▸ **Your assignment**: Word for word, and with pictures excluded, copy out all the records that follow.
Supplied data below:
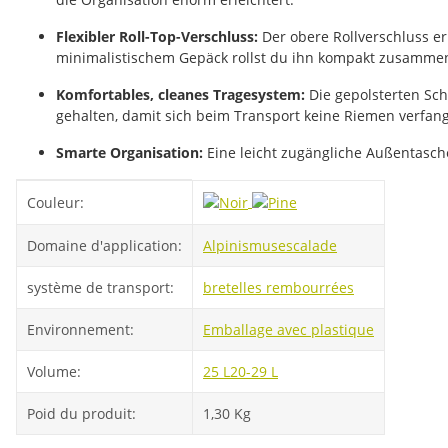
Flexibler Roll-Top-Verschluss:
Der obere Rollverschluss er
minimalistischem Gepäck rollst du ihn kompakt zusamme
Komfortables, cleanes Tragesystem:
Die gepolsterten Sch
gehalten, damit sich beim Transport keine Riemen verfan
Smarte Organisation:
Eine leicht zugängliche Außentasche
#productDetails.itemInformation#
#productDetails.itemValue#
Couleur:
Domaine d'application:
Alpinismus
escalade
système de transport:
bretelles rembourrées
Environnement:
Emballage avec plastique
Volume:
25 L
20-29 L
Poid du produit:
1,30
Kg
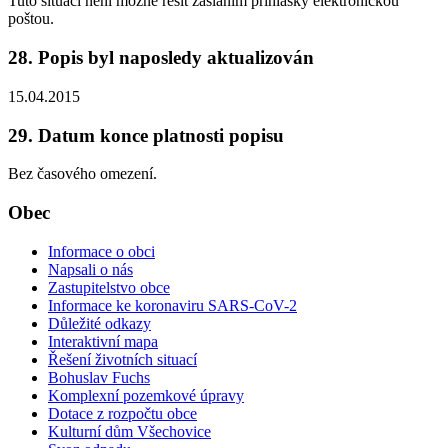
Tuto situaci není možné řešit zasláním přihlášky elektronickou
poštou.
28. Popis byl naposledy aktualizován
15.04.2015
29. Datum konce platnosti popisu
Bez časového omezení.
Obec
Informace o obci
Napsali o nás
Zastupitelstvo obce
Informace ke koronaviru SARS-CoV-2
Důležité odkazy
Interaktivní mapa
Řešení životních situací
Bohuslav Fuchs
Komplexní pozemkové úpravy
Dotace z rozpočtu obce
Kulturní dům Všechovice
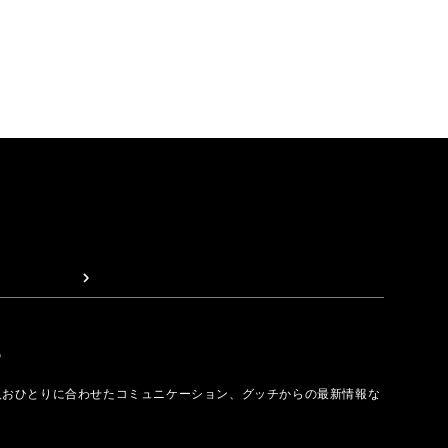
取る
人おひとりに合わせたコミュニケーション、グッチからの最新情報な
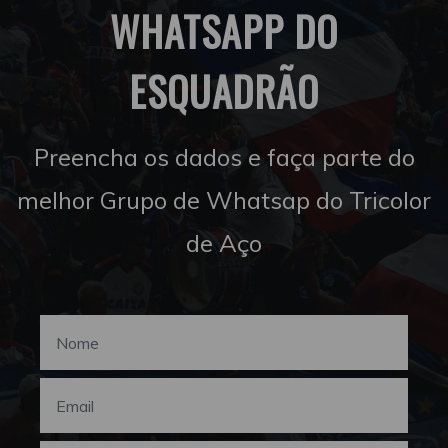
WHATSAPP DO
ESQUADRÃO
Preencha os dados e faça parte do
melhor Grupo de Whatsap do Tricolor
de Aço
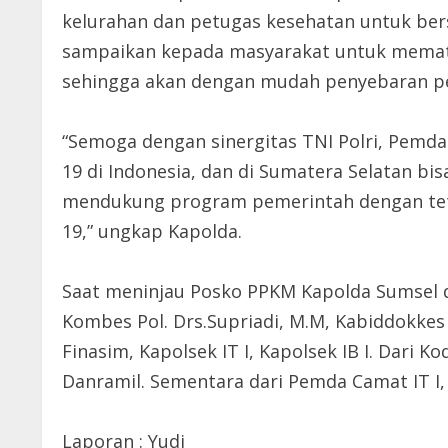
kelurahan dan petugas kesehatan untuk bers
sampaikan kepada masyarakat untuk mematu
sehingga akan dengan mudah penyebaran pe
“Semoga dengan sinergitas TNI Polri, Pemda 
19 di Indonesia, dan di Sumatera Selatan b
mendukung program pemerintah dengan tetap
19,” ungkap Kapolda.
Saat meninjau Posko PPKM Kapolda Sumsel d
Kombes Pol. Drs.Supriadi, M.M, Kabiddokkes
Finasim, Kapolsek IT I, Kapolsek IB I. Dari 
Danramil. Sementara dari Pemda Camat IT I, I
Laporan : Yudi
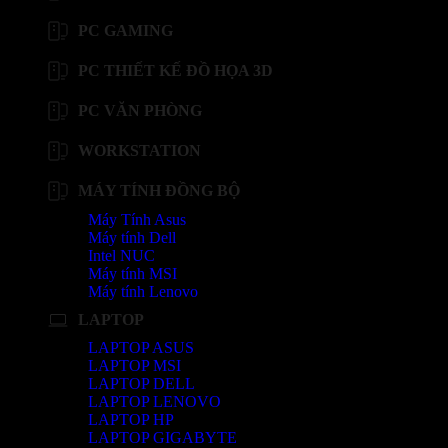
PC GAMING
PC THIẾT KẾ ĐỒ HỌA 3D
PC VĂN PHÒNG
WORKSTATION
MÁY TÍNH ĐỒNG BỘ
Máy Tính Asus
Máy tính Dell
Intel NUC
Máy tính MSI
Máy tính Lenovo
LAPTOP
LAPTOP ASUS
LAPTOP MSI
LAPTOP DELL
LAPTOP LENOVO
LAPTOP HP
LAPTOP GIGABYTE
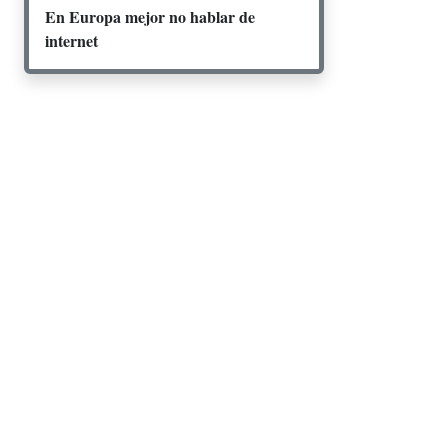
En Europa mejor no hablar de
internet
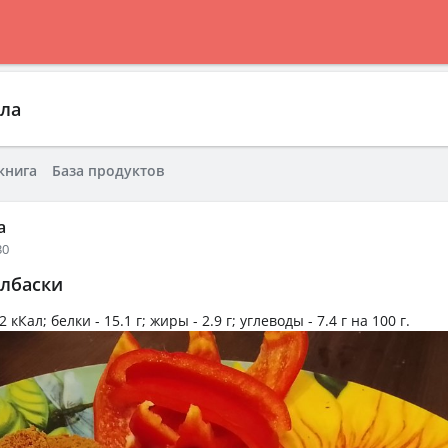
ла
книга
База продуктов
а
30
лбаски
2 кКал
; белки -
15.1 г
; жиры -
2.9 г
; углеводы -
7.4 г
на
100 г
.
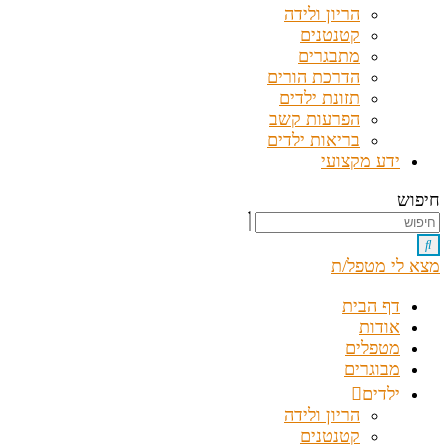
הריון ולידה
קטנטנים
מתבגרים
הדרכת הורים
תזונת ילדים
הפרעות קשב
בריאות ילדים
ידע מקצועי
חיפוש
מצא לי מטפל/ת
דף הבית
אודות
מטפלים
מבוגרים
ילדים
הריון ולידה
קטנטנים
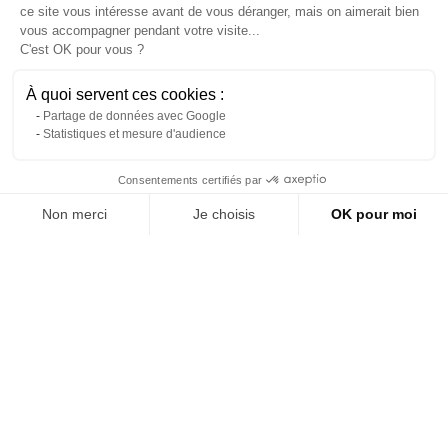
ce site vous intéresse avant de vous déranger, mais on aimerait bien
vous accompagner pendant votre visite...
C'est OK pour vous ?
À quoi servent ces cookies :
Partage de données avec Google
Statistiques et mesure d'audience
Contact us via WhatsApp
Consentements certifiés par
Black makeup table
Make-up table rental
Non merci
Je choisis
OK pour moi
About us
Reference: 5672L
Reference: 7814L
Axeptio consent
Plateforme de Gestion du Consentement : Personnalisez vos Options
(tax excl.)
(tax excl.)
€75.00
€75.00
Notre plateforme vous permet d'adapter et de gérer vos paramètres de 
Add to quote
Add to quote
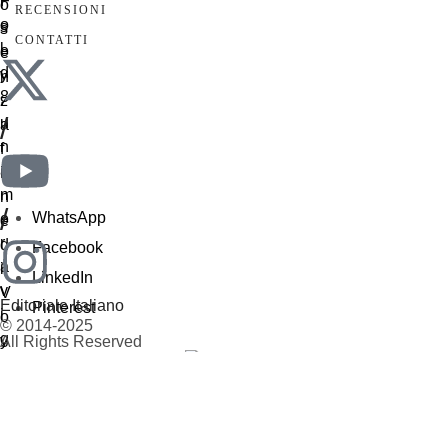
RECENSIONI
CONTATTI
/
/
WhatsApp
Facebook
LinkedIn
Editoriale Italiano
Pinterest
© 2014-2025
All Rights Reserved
End of Supplied data.
▸ **Response for this exercise**:
Flexibler Roll-Top-Verschluss:
Der obere Rollverschluss er
minimalistischem Gepäck rollst du ihn kompakt zusamme
Komfortables, cleanes Tragesystem:
Die gepolsterten Sch
gehalten, damit sich beim Transport keine Riemen verfan
Smarte Organisation:
Eine leicht zugängliche Außentasche
#productDetails.itemInformation#
#productDetails.itemValue#
Couleur:
Domaine d'application:
Alpinismus
escalade
système de transport:
bretelles rembourrées
Environnement:
Emballage avec plastique
Volume:
25 L
20-29 L
Poid du produit:
1,30
Kg
Tuto situaci není možné řešit zasláním přihlášky elektronickou
poštou.
28. Popis byl naposledy aktualizován
15.04.2015
29. Datum konce platnosti popisu
Bez časového omezení.
Obec
Informace o obci
Napsali o nás
Zastupitelstvo obce
Informace ke koronaviru SARS-CoV-2
Důležité odkazy
Interaktivní mapa
Řešení životních situací
Bohuslav Fuchs
Komplexní pozemkové úpravy
Dotace z rozpočtu obce
Kulturní dům Všechovice
取る
人おひとりに合わせたコミュニケーション、グッチからの最新情報な
WHATSAPP DO
ESQUADRÃO
Preencha os dados e faça parte do
melhor Grupo de Whatsap do Tricolor
de Aço
kelurahan dan petugas kesehatan untuk bers
sampaikan kepada masyarakat untuk mematu
sehingga akan dengan mudah penyebaran pe
“Semoga dengan sinergitas TNI Polri, Pemda 
19 di Indonesia, dan di Sumatera Selatan b
mendukung program pemerintah dengan tetap
19,” ungkap Kapolda.
Saat meninjau Posko PPKM Kapolda Sumsel d
Kombes Pol. Drs.Supriadi, M.M, Kabiddokkes
Finasim, Kapolsek IT I, Kapolsek IB I. Dari 
Danramil. Sementara dari Pemda Camat IT I, I
Laporan : Yudi
PC GAMING
PC THIẾT KẾ ĐỒ HỌA 3D
PC VĂN PHÒNG
WORKSTATION
MÁY TÍNH ĐỒNG BỘ
Máy Tính Asus
Máy tính Dell
Intel NUC
Máy tính MSI
Máy tính Lenovo
LAPTOP
LAPTOP ASUS
LAPTOP MSI
LAPTOP DELL
LAPTOP LENOVO
LAPTOP HP
LAPTOP GIGABYTE
En Europa mejor no hablar de
internet
ла
книга
База продуктов
а
30
лбаски
2 кКал
; белки -
15.1 г
; жиры -
2.9 г
; углеводы -
7.4 г
на
100 г
.
הריון ולידה
קטנטנים
מתבגרים
הדרכת הורים
תזונת ילדים
הפרעות קשב
בריאות ילדים
ידע מקצועי
חיפוש
מצא לי מטפל/ת
דף הבית
אודות
מטפלים
מבוגרים
ילדים
הריון ולידה
קטנטנים
ce site vous intéresse avant de vous déranger, mais on aimerait bien
vous accompagner pendant votre visite...
C'est OK pour vous ?
À quoi servent ces cookies :
Partage de données avec Google
Statistiques et mesure d'audience
Contact us via WhatsApp
Consentements certifiés par
Black makeup table
Make-up table rental
Non merci
Je choisis
OK pour moi
About us
Reference: 5672L
Reference: 7814L
Axeptio consent
Plateforme de Gestion du Consentement : Personnalisez vos Options
(tax excl.)
(tax excl.)
€75.00
€75.00
Notre plateforme vous permet d'adapter et de gérer vos paramètres de 
Add to quote
Add to quote
RECENSIONI
CONTATTI
/
/
WhatsApp
Facebook
LinkedIn
Editoriale Italiano
Pinterest
© 2014-2025
All Rights Reserved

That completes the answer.